SABR Model
==========

.. automodule:: torchquantlib.models.stochastic_volatility.sabr

.. autoclass:: SABR
   :members:
   :undoc-members:
   :show-inheritance:

   .. automethod:: __init__

   .. automethod:: simulate

   .. automethod:: option_price

   .. automethod:: _apply_constraints

Class Methods
-------------

__init__(alpha_init=0.3, beta_init=0.5, rho_init=-0.5, nu_init=0.4, F0=100.0)
    Initialize the SABR model.

    :param float alpha_init: Initial value for volatility.
    :param float beta_init: Initial value for elasticity parameter (0 ≤ β ≤ 1).
    :param float rho_init: Initial value for correlation between F and α processes.
    :param float nu_init: Initial value for volatility of volatility.
    :param float F0: Initial forward rate.

simulate(S0, T, N, steps=100)
    Simulate forward rate paths using the SABR model.

    :param float S0: Initial asset price (not used, included for consistency with other models).
    :param float T: Time horizon for simulation.
    :param int N: Number of simulation paths.
    :param int steps: Number of time steps in each path.
    :return: Simulated forward rates at time T.
    :rtype: torch.Tensor

option_price(K, T, r, option_type='call', N=10000, steps=100)
    Calculate the option price using Monte Carlo simulation.

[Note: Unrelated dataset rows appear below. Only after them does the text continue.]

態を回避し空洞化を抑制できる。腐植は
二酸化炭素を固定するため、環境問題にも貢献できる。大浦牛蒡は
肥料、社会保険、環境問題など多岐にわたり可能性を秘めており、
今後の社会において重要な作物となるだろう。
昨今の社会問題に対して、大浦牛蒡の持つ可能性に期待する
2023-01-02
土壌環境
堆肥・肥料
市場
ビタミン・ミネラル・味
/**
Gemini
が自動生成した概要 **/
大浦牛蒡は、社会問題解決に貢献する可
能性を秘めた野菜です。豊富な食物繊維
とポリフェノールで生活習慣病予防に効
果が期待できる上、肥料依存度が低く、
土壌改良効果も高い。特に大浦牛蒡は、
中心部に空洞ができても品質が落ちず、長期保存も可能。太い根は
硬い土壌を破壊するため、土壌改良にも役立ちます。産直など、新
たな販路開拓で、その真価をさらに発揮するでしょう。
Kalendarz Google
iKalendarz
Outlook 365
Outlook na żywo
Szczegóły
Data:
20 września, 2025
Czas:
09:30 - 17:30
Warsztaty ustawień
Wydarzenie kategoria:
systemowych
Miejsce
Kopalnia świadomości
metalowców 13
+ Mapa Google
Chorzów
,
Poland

    :param float K: Strike price.
    :param float T: Time to maturity.
    :param float r: Risk-free interest rate.
    :param str option_type: 'call' or 'put'.
    :param int N: Number of simulation paths.
    :param int steps: Number of time steps in simulation.
    :return: Option price.
    :rtype: float

_apply_constraints()
    Apply constraints to model parameters to ensure they remain in valid ranges.

Model Description
-----------------

The SABR (Stochastic Alpha, Beta, Rho) model is a stochastic volatility model used in mathematical finance to model forward rates and option prices. It is particularly useful for modeling the volatility smile in interest rate derivatives.

The model is described by two stochastic differential equations:

.. math::

   dF_t &= \alpha_t F_t^\beta dW^1_t \\
   d\alpha_t &= \nu \alpha_t dW^2_t

where:

- :math:`F_t` is the forward rate at time t
- :math:`\alpha_t` is the stochastic volatility at time t
- :math:`\beta` is the elasticity parameter (0 ≤ β ≤ 1)
- :math:`\nu` is the volatility of volatility
- :math:`\rho` is the correlation between :math:`W^1_t` and :math:`W^2_t` (the two Wiener processes)